Hyperthermia-Induced In Situ Drug Amorphization by Superparamagnetic Nanoparticles in Oral Dosage Forms

Superparamagnetic iron oxide nanopartides (SPIONs) generate heat upon exposure to an alternating magnetic field (AMP), which has been studied for hyperthermia treatment and triggered drug release. This study introduces a novel application of magnetic hyperthermia to induce amorphization of a poorly aqueous soluble drug, celecoxib, in situ in tablets for oral administration. Poor aqueous solubility of many drug candidates is a major hurdle in oral drug development. A novel approach to overcome this challenge is in situ amorphization of crystalline drugs. This method facilitates amorphization by molecular dispersion of the drug in a polymeric network inside a tablet, circumventing the physical instability encountered during the manufacturing and storage of conventional amorphous solid dispersions. However, the current shortcomings of this approach include low drug loading, toxicity of excipients, and drug degradation. Here, doped SPIONs produced by flame spray pyrolysis are compacted with polyvinylpyrrolidone and celecoxib and exposed to an AMF in solid state.
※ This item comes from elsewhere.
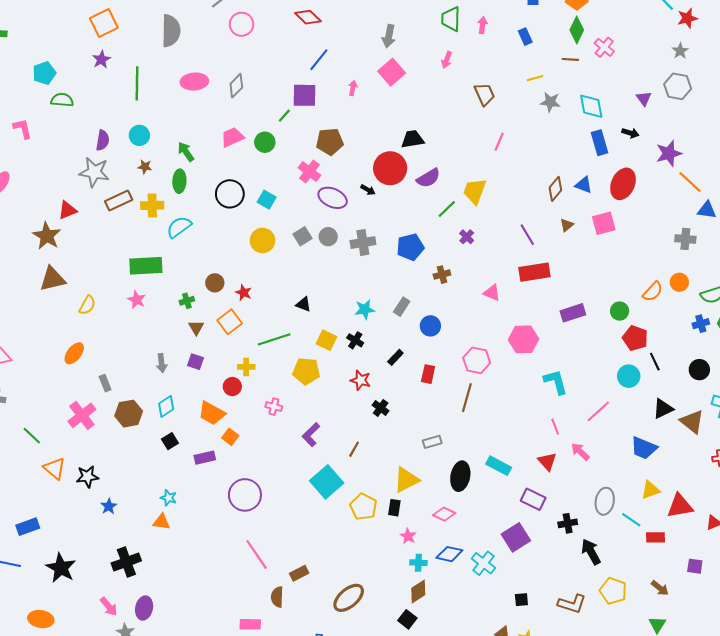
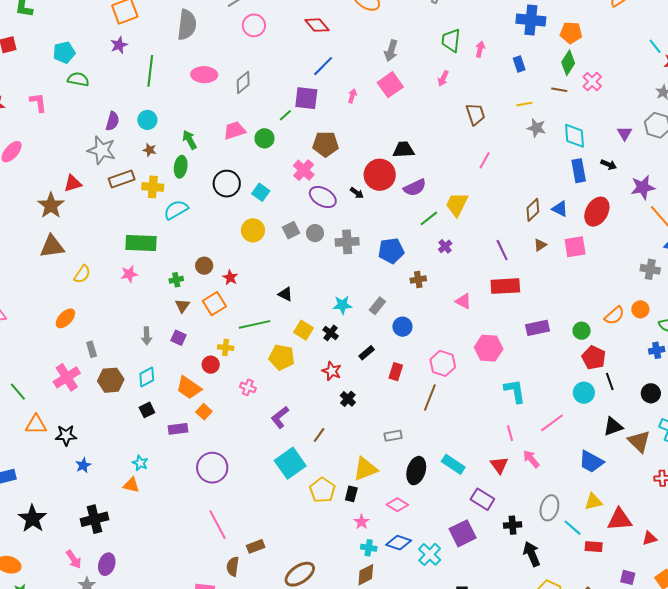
pink star: (137, 300) -> (129, 274), turned 30
orange triangle: (55, 468) -> (36, 425), turned -45

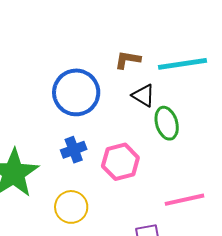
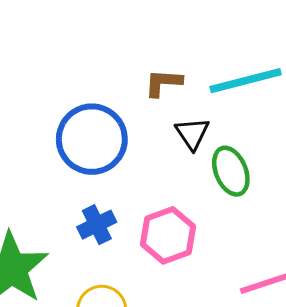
black triangle: (143, 95) -> (192, 133), turned 30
A design of experiments approach was used to investigate the effects of SPION composition (Zn0.5Fe2.5O4 and Mn0.5Fe2.5O4), doped SPION content (10-20 wt %), drug load (30-50 wt %), and duration of AMP (3-15 min) on the degree of drug amorphization. The degree of amorphization is strongly linked to the maximum tablet temperature achieved during the AMF exposure (r = 0.96), which depends on the SPION composition and content in the tablets. Complete amorphization is achieved with 20 wt % Mn0.5Fe2.5O4 and 30 wt % celecoxib in the tablets that reached the maximum temperature of 165.2 degrees C after 15 min of AMF exposure. Furthermore, manganese ferrite exhibits no toxicity in human intestinal Caco-2 cell lines. The resulting maximum solubility of in situ amorphized celecoxib is 5 times higher than that of crystalline celecoxib in biorelevant intestinal fluid. This demonstrates the promising capability of SPIONs as enabling excipients to magnetically induce amorphization in situ in oral dosage forms.